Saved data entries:
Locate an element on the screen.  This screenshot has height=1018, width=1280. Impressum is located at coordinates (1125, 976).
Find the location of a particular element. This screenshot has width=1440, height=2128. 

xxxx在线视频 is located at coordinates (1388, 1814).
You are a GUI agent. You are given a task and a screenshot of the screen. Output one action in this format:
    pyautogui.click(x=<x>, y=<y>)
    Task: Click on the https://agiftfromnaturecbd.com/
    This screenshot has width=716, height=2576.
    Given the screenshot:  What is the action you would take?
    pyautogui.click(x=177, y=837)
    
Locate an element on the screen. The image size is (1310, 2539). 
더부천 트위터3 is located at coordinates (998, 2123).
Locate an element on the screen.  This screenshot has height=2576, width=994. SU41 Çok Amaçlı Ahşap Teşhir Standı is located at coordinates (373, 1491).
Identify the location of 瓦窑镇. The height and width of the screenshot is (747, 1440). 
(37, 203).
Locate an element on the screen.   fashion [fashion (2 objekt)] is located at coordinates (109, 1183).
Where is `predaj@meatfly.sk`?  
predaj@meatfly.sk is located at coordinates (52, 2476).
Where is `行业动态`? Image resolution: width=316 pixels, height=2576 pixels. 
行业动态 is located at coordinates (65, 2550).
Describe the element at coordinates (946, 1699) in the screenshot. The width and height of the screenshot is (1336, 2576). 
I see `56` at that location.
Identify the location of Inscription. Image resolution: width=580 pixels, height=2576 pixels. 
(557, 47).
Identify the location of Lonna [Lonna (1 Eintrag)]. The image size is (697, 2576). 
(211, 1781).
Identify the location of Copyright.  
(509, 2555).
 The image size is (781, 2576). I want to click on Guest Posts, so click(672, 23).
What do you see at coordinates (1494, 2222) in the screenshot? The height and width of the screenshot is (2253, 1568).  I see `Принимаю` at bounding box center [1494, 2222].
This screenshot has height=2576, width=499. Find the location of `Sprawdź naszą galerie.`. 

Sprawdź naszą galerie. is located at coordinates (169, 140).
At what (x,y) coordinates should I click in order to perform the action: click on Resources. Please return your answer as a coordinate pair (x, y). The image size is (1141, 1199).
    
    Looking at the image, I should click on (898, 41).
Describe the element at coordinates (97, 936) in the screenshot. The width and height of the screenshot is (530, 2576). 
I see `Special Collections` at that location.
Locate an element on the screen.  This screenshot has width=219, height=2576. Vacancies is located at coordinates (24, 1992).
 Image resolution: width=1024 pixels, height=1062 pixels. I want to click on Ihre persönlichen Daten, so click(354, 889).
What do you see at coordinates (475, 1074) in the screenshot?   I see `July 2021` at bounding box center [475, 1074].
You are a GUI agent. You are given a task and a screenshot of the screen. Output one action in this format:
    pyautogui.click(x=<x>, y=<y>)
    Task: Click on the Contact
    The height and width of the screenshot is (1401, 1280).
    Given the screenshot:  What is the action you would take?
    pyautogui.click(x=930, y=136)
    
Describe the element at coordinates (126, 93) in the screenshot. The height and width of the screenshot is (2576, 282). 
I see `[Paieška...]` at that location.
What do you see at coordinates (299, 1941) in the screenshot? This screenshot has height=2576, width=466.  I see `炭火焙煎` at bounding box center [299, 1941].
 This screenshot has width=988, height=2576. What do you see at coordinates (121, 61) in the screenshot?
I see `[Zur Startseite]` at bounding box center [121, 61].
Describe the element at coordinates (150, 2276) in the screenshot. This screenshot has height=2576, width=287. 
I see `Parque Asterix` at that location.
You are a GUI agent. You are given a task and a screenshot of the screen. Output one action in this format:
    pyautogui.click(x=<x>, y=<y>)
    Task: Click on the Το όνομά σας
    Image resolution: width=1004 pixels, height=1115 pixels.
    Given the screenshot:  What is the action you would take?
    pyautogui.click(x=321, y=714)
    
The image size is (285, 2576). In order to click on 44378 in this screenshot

● **WHAT YOU ARE ASKED TO DO**
Repeat the data. Keep every word the same.

● **SOLUTION TO THIS EXERCISE**
Locate an element on the screen.  This screenshot has height=1018, width=1280. Impressum is located at coordinates (1125, 976).
Find the location of a particular element. This screenshot has width=1440, height=2128. 

xxxx在线视频 is located at coordinates (1388, 1814).
You are a GUI agent. You are given a task and a screenshot of the screen. Output one action in this format:
    pyautogui.click(x=<x>, y=<y>)
    Task: Click on the https://agiftfromnaturecbd.com/
    This screenshot has width=716, height=2576.
    Given the screenshot:  What is the action you would take?
    pyautogui.click(x=177, y=837)
    
Locate an element on the screen. The image size is (1310, 2539). 
더부천 트위터3 is located at coordinates (998, 2123).
Locate an element on the screen.  This screenshot has height=2576, width=994. SU41 Çok Amaçlı Ahşap Teşhir Standı is located at coordinates (373, 1491).
Identify the location of 瓦窑镇. The height and width of the screenshot is (747, 1440). 
(37, 203).
Locate an element on the screen.   fashion [fashion (2 objekt)] is located at coordinates (109, 1183).
Where is `predaj@meatfly.sk`?  
predaj@meatfly.sk is located at coordinates (52, 2476).
Where is `行业动态`? Image resolution: width=316 pixels, height=2576 pixels. 
行业动态 is located at coordinates (65, 2550).
Describe the element at coordinates (946, 1699) in the screenshot. The width and height of the screenshot is (1336, 2576). 
I see `56` at that location.
Identify the location of Inscription. Image resolution: width=580 pixels, height=2576 pixels. 
(557, 47).
Identify the location of Lonna [Lonna (1 Eintrag)]. The image size is (697, 2576). 
(211, 1781).
Identify the location of Copyright.  
(509, 2555).
 The image size is (781, 2576). I want to click on Guest Posts, so click(672, 23).
What do you see at coordinates (1494, 2222) in the screenshot? The height and width of the screenshot is (2253, 1568).  I see `Принимаю` at bounding box center [1494, 2222].
This screenshot has height=2576, width=499. Find the location of `Sprawdź naszą galerie.`. 

Sprawdź naszą galerie. is located at coordinates (169, 140).
At what (x,y) coordinates should I click in order to perform the action: click on Resources. Please return your answer as a coordinate pair (x, y). The image size is (1141, 1199).
    
    Looking at the image, I should click on (898, 41).
Describe the element at coordinates (97, 936) in the screenshot. The width and height of the screenshot is (530, 2576). 
I see `Special Collections` at that location.
Locate an element on the screen.  This screenshot has width=219, height=2576. Vacancies is located at coordinates (24, 1992).
 Image resolution: width=1024 pixels, height=1062 pixels. I want to click on Ihre persönlichen Daten, so click(354, 889).
What do you see at coordinates (475, 1074) in the screenshot?   I see `July 2021` at bounding box center [475, 1074].
You are a GUI agent. You are given a task and a screenshot of the screen. Output one action in this format:
    pyautogui.click(x=<x>, y=<y>)
    Task: Click on the Contact
    The height and width of the screenshot is (1401, 1280).
    Given the screenshot:  What is the action you would take?
    pyautogui.click(x=930, y=136)
    
Describe the element at coordinates (126, 93) in the screenshot. The height and width of the screenshot is (2576, 282). 
I see `[Paieška...]` at that location.
What do you see at coordinates (299, 1941) in the screenshot? This screenshot has height=2576, width=466.  I see `炭火焙煎` at bounding box center [299, 1941].
 This screenshot has width=988, height=2576. What do you see at coordinates (121, 61) in the screenshot?
I see `[Zur Startseite]` at bounding box center [121, 61].
Describe the element at coordinates (150, 2276) in the screenshot. This screenshot has height=2576, width=287. 
I see `Parque Asterix` at that location.
You are a GUI agent. You are given a task and a screenshot of the screen. Output one action in this format:
    pyautogui.click(x=<x>, y=<y>)
    Task: Click on the Το όνομά σας
    Image resolution: width=1004 pixels, height=1115 pixels.
    Given the screenshot:  What is the action you would take?
    pyautogui.click(x=321, y=714)
    
The image size is (285, 2576). In order to click on 44378 in this screenshot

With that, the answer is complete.